++++ Task input
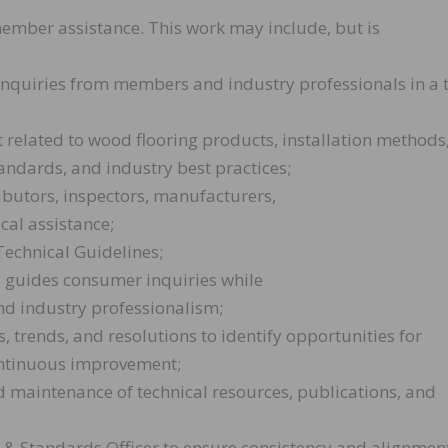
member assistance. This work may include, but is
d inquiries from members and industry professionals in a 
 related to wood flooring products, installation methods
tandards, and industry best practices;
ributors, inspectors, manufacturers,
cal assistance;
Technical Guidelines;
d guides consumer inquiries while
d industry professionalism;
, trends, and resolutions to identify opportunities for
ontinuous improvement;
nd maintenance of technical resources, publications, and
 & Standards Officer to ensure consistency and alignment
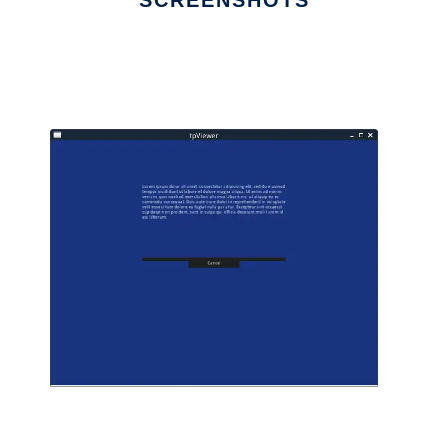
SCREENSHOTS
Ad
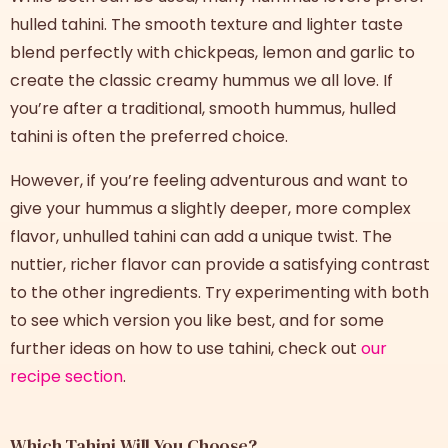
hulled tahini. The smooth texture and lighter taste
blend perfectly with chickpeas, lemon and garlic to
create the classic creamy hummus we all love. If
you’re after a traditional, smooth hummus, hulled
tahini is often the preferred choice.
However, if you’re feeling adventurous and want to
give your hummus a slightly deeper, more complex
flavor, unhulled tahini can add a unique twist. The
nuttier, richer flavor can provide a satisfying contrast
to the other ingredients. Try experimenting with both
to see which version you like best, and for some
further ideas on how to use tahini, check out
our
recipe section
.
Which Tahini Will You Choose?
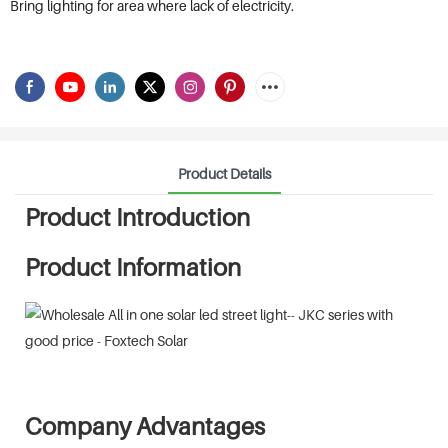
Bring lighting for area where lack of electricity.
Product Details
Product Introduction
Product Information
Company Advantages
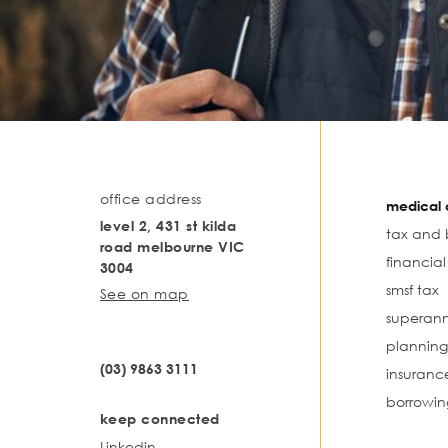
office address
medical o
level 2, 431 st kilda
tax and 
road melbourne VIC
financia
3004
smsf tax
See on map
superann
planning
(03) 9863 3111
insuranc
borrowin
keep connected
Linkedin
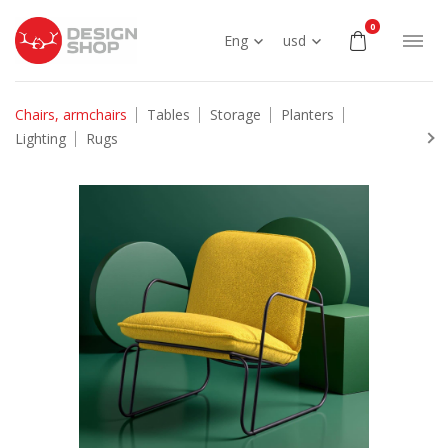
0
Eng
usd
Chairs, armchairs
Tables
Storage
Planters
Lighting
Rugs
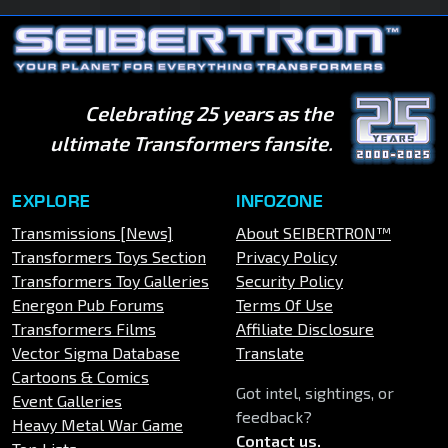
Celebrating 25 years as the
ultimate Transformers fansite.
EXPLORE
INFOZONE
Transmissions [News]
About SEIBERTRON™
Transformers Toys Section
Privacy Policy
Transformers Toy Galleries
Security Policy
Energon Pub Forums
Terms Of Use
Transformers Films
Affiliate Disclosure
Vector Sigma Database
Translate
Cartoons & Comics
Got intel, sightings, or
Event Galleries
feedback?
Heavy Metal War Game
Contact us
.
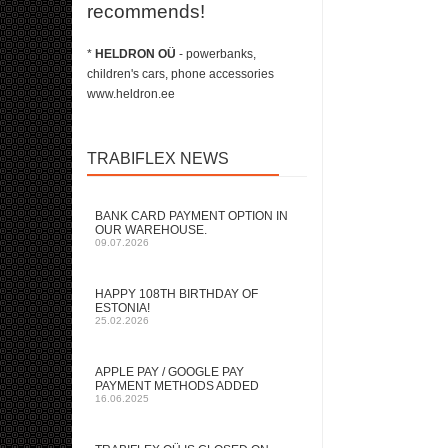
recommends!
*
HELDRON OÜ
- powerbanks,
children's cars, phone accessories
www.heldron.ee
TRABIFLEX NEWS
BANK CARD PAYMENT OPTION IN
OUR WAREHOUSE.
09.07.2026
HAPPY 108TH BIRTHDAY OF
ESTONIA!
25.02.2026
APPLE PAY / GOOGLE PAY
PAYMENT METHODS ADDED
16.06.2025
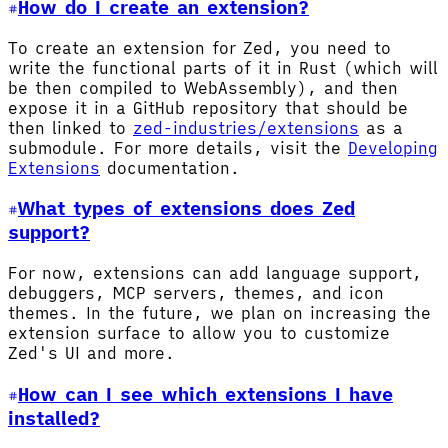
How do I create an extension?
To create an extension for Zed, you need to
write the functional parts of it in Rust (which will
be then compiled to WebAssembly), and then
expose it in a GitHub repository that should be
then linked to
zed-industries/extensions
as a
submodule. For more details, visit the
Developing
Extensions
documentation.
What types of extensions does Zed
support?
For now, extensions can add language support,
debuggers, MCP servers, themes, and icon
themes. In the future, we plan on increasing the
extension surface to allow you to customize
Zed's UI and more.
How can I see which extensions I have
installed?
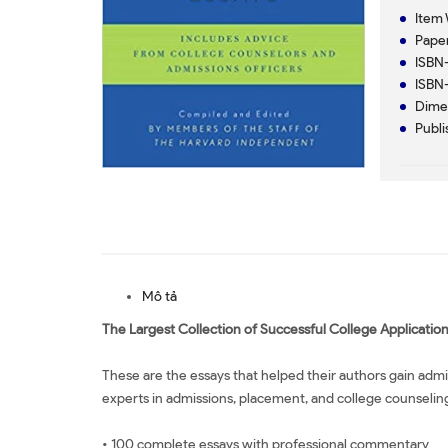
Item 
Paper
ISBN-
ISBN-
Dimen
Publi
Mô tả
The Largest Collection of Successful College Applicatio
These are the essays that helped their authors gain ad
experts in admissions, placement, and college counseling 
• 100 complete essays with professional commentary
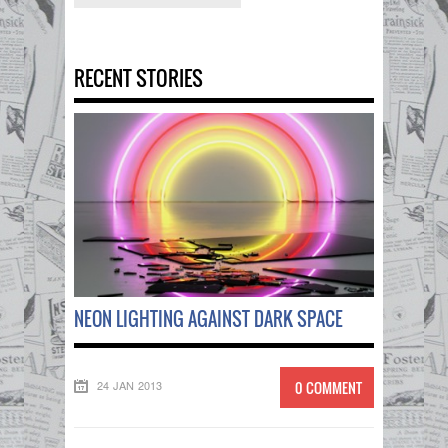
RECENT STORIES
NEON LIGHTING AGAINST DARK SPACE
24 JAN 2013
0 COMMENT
++++++++
++++ Task input
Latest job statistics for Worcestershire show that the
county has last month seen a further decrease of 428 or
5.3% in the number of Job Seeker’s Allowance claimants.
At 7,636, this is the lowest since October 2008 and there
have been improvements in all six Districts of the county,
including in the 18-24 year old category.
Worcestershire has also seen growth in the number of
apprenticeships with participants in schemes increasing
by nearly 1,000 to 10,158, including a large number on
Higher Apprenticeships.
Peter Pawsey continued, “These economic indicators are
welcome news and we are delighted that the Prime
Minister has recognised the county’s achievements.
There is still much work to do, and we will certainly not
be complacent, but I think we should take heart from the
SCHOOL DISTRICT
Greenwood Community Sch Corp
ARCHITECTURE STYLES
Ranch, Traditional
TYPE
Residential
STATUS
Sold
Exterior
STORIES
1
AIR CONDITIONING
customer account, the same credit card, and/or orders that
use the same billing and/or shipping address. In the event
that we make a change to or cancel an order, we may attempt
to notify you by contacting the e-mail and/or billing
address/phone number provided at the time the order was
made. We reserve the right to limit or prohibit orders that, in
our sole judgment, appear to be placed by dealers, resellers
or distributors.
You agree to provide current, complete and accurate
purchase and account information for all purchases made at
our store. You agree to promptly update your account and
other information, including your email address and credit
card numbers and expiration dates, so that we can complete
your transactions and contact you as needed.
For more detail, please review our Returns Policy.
++++++++
++++ Task input
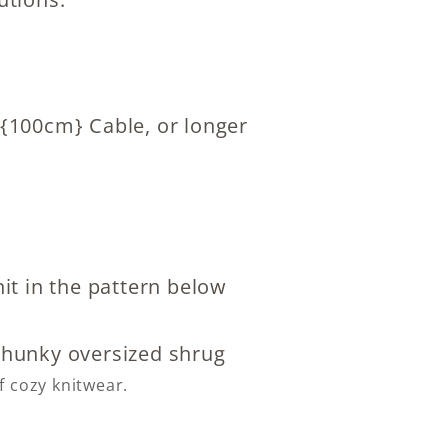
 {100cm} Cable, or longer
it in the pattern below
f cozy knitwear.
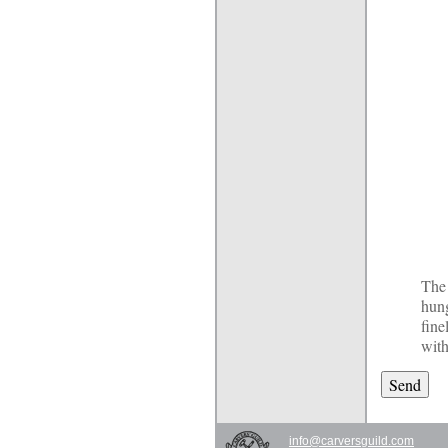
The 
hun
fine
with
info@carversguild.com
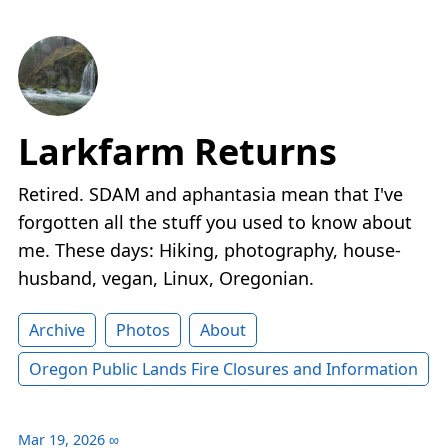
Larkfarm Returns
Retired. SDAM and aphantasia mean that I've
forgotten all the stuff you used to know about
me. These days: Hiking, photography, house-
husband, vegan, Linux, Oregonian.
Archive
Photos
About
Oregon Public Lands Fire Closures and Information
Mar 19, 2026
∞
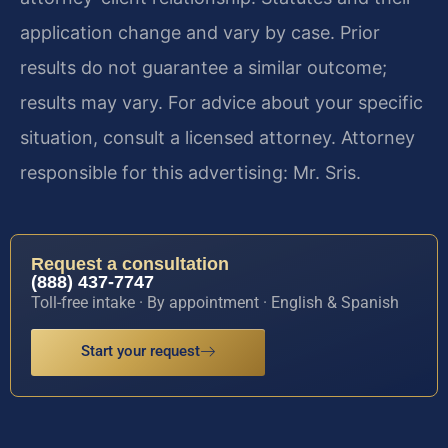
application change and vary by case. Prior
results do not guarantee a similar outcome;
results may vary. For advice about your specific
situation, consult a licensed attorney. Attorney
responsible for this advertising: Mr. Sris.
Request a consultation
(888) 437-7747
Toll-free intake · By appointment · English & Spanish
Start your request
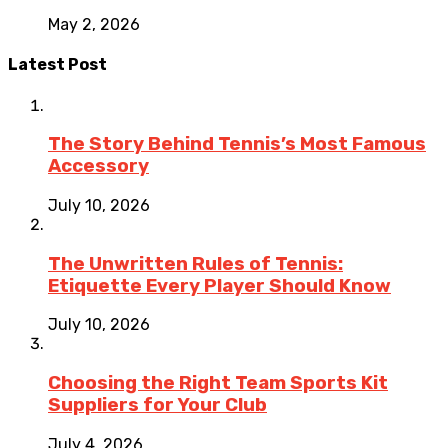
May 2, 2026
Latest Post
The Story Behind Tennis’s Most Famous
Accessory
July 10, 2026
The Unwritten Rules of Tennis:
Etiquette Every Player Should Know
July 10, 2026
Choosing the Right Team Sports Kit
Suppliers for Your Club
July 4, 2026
++++++++
_How to complete this task_
Number of lines containing "including" in the data: state it and nothing more.

_Finished task_
3